The first three approaches share the advantage that no specific distributional assumption about ui is required. As a consequence, the estimated firm-specific effects could be positive. As a result, firm-specific efficiency can only be measured relative to the best in the sample, not to an absolute benchmark. The estimated ui is given by

$$u_{i} = \mathop {\hbox{max} }\limits_{j} sa_{j} - sa_{i},$$
(9)

where ai is the estimated firm-specific effect for firm i. The fixed-effects specification has the advantage of allowing for correlation between ui and xit. But the drawback is that time-invariant regressors cannot be included, meaning that efficiency estimates will be contaminated by any differences due to time-invariant variables. The assumption that the factors are uncorrelated with errors (noise or inefficiency) can be examined using the Hausman test (Hausman 1978; Hausman and Taylor 1981). If this assumption appears to hold, a random effects approach such as Pitt and Lee (1981) may be preferred. Another approach is to estimate a correlated random-effects model using Chamberlain-Mundlak variables—see Mundlak (1978) and Chamberlain (1984)—to allow for correlation between the random effects and the regressors. Griffiths and Hajargasht (2016) propose correlated random effects SF models using Chamberlain-Mundlak variables to allow for correlation between regressors and error components, including inefficiency terms.

The ML approach to estimation of (8) was first suggested by Pitt and Lee (1981), who derived an SF model for balanced panel data with a half-normal distribution for ui and a normal distribution for vit.
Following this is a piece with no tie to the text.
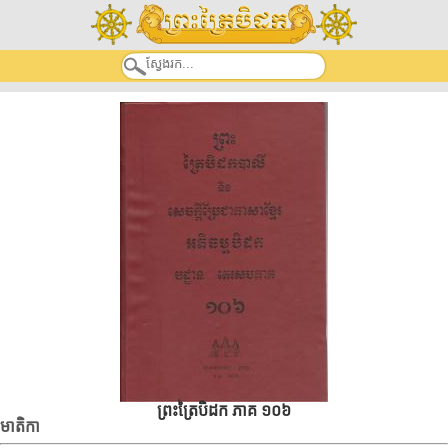
ព្រះត្រៃបិដក ភាគ ១០៦
មាតិកា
This model therefore nests the basic cross-sectional model of Aigner et al. (1977) when T = 1. As in the cross-sectional setting, alternative distributional assumptions may be made. Battese and Coelli (1988) generalise the Pitt and Lee (1981) model in two ways: first, by allowing for an unbalanced panel and second, by assuming a truncated normal distribution for ui. Normal-exponential, normal-gamma and normal-Rayleigh variants of the Pitt and Lee (1981) model are implemented in LIMDEP Version 11 (Greene 2016). As in the cross-sectional setting, parameter estimates and efficiency predictions obtained under the ML approach are more efficient than those from semi-parametric models if the distributional assumptions made are valid. If those assumptions are not valid, they may be inconsistent and biased. To be sure, the ability to test distributional assumptions is very limited.
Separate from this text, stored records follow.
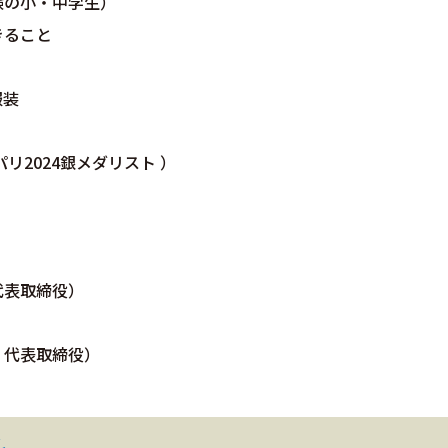
小・中学生）
ること
服装
024銀メダリスト ）
表取締役）
表取締役）
ム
4.2 Time-Varying Efficiency

Allowing for variation in efficiency over time is attractive for a number of reasons. As already noted, the assumption that efficiency is time-invariant is increasingly hard to justify as T increases. We would expect average efficiency to change over time. There may also be changes in the relative positions of firms, in terms of convergence or divergence in efficiency between firms, and potentially also changes in rankings through firms overtaking each other. A wide variety of time-varying efficiency SF specifications have been proposed, each differing with respect to their flexibility in modelling the time path of efficiency and each having their own advantages and disadvantages.

As Amsler et al. (2014) note, panel data SF specifications can be grouped into four categories with respect to how uit changes over time. One of these, covered in the preceding section, is models with time-invariant efficiency, so that uit = ui. Second, we could assume independence of uit over t. In this case, we may simply estimate a pooled cross-sectional SF model, the possibility of unobserved heterogeneity notwithstanding. The advantages of this approach are the flexibility of uit—and by extension, that of \(E\left( {u_{it} |\varepsilon_{it} } \right)\)—over time, its simplicity and its sparsity, given that it adds no additional parameters to the model. However, the assumption of independence over time is clearly inappropriate.

Third, we may treat uit as varying deterministically over time. One approach is to include time-varying fixed or random effects, ait, with uit being given by

$$u_{it} = \mathop {\hbox{max} }\limits_{j} sa_{jt} - sa_{it}.$$
(10)

Of course, given that N ≤ IT firm- and time-specific parametersFootnote 6 cannot be identified, some structure must be imposed. Kumbhakar (1991, 1993) proposed combining firm-specific (but time-invariant) and time-specific (but firm-invariant) effects, such that \(a_{it} = \lambda_{i} + \sum\nolimits_{t = 2}^{T} {\lambda_{t} }\). This imposes a common trend in uit among firms, albeit one that may be quite erratic. Lee and Schmidt (1993) proposed a specification, \(a_{it} = \lambda_{t} \alpha_{i}\), which again imposes a trend over time. This is common for all firms, but complicates estimation due to its non-linearity. An alternative approach is to specify that \(a_{it} = g\left( t \right)\) as proposed by Cornwell et al. (1990), who specifically suggested a quadratic time trend with firm-specific parameters, such that \(a_{it} = \lambda_{i} + \lambda_{i1} t + \lambda_{i2} t^{2}\). This specification is flexible, in that it allows for firms to converge, diverge or change rankings in terms of efficiency. Ahn et al. (2007) propose a specification which nests both the Lee and Schmidt (1993) and Cornwell et al. (1990) models, in which \(a_{it} = \sum\nolimits_{j = 1}^{p} {\lambda_{jt} \alpha_{ji} }\), thus allowing for arbitrary, firm-specific time trends. This specification nests the Lee and Schmidt (1993) model when p = 1, and the Cornwell et al. (1990) model when p = 3, \(\lambda_{1t} = 1\), \(\lambda_{2t} = t\), \(\lambda_{3t} = t^{2}\). The value of p is estimated along with the model parameters. The authors discuss estimation and identification of model parameters. Ahn et al. (2013) discuss estimation of this model when there are observable variables correlated with the firm-specific effects, but not with vit. An alternative approach based on factor modelling and allowing for arbitrary, smooth, firm-specific efficiency trends is proposed by Kneip et al. (2012).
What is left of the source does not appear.